-- Records to use follows --

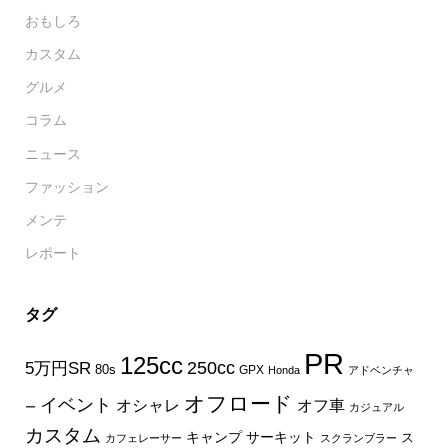
おもしろ
カスタム
グルメ
コラム
ニュース
ファッション
メンテ
レポート
タグ
PR
125cc
250cc
5万円SR
80s
GPX
Honda
アドベンチャ
オフロード
イベント
オフ車
オシャレ
ー
カジュアル
カスタム
キャンプ
サーキット
ス
カフェレーサー
スクランブラー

-- Records to use concluded --

◆ Assignment ◆
Set down every line above exactly, pictures excluded.

◆ Solution to the exercise ◆
おもしろ
カスタム
グルメ
コラム
ニュース
ファッション
メンテ
レポート
タグ
PR
125cc
250cc
5万円SR
80s
GPX
Honda
アドベンチャ
オフロード
イベント
オフ車
オシャレ
ー
カジュアル
カスタム
キャンプ
サーキット
ス
カフェレーサー
スクランブラー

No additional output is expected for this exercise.